## EXERCISE REQUIREMENTS
Copy out, from the data, each line containing the string "zapisy".

### DATA UNDER STUDY

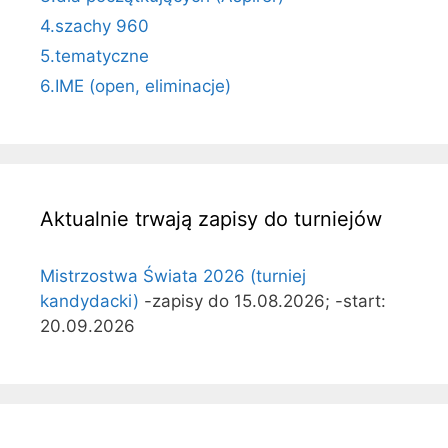
4.szachy 960
5.tematyczne
6.IME (open, eliminacje)
Aktualnie trwają zapisy do turniejów
Mistrzostwa Świata 2026 (turniej
kandydacki)
-zapisy do 15.08.2026; -start:
20.09.2026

######

## ANSWER TO THE EXERCISE
Aktualnie trwają zapisy do turniejów
-zapisy do 15.08.2026; -start:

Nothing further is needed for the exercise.